→ Work order:
Exact copies of the lines from the one with "てきたから、「これか!?」と思ったのと同時に「これを一" through the last line of the entries, and no pictures, make up the answer.

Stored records
○ ○ ○
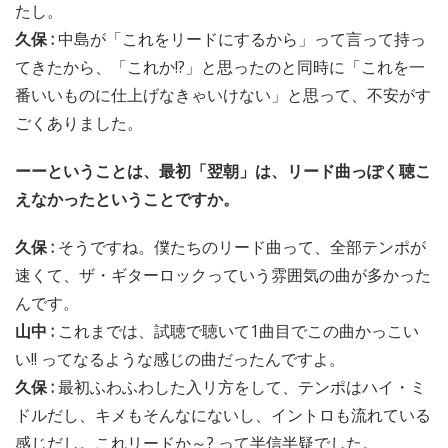
たし。
久保 :
中島が「これをリードにするから」って言って持っ
てきたから、「これか!?」と思ったのと同時に「これを一
番いいものに仕上げなきゃいけない」と思って、不安がす
ごくありました。
ーーということは、最初「翌朝」は、リード曲っぽく聴こ
えなかったということですか。
久保 :
そうですね。僕たちのリード曲って、全部テンポが
速くて、ザ・ギターロックっていう雰囲気の曲が多かった
んです。
山中 :
これまでは、試聴で聴いて1曲目でこの曲かっこい
い!! ってなるような感じの曲だったんですよ。
久保 :
最初ふわふわした入リ方をして、テンポはハイ・ミ
ドルだし、キメもそんなにないし、イントロも流れている
感じだし。これリードか～? って半信半疑でした。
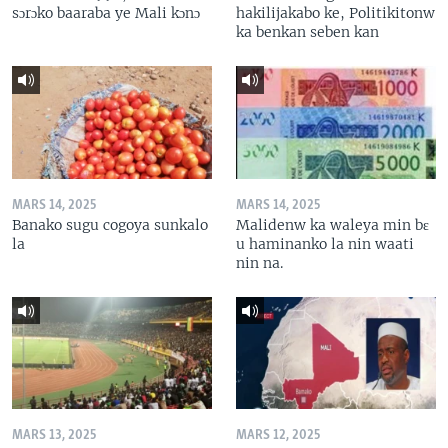
sɔrɔko baaraba ye Mali kɔnɔ
hakilijakabo ke, Politikitonw
ka benkan seben kan
MARS 14, 2025
MARS 14, 2025
Banako sugu cogoya sunkalo
Malidenw ka waleya min bɛ
la
u haminanko la nin waati
nin na.
MARS 13, 2025
MARS 12, 2025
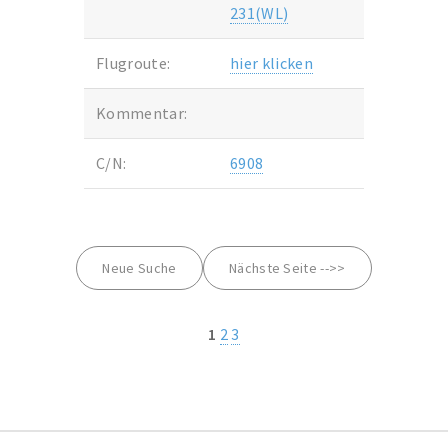
231(WL)
Flugroute:
hier klicken
Kommentar:
C/N:
6908
Neue Suche
Nächste Seite -->>
1
2
3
○ ○ ○
→ Result for this exercise:
てきたから、「これか!?」と思ったのと同時に「これを一
番いいものに仕上げなきゃいけない」と思って、不安がす
ごくありました。
ーーということは、最初「翌朝」は、リード曲っぽく聴こ
えなかったということですか。
久保 :
そうですね。僕たちのリード曲って、全部テンポが
速くて、ザ・ギターロックっていう雰囲気の曲が多かった
んです。
山中 :
これまでは、試聴で聴いて1曲目でこの曲かっこい
い!! ってなるような感じの曲だったんですよ。
久保 :
最初ふわふわした入リ方をして、テンポはハイ・ミ
ドルだし、キメもそんなにないし、イントロも流れている
感じだし。これリードか～? って半信半疑でした。
sɔrɔko baaraba ye Mali kɔnɔ
hakilijakabo ke, Politikitonw
ka benkan seben kan
MARS 14, 2025
MARS 14, 2025
Banako sugu cogoya sunkalo
Malidenw ka waleya min bɛ
la
u haminanko la nin waati
nin na.
MARS 13, 2025
MARS 12, 2025
231(WL)
Flugroute:
hier klicken
Kommentar:
C/N:
6908
Neue Suche
Nächste Seite -->>
1
2
3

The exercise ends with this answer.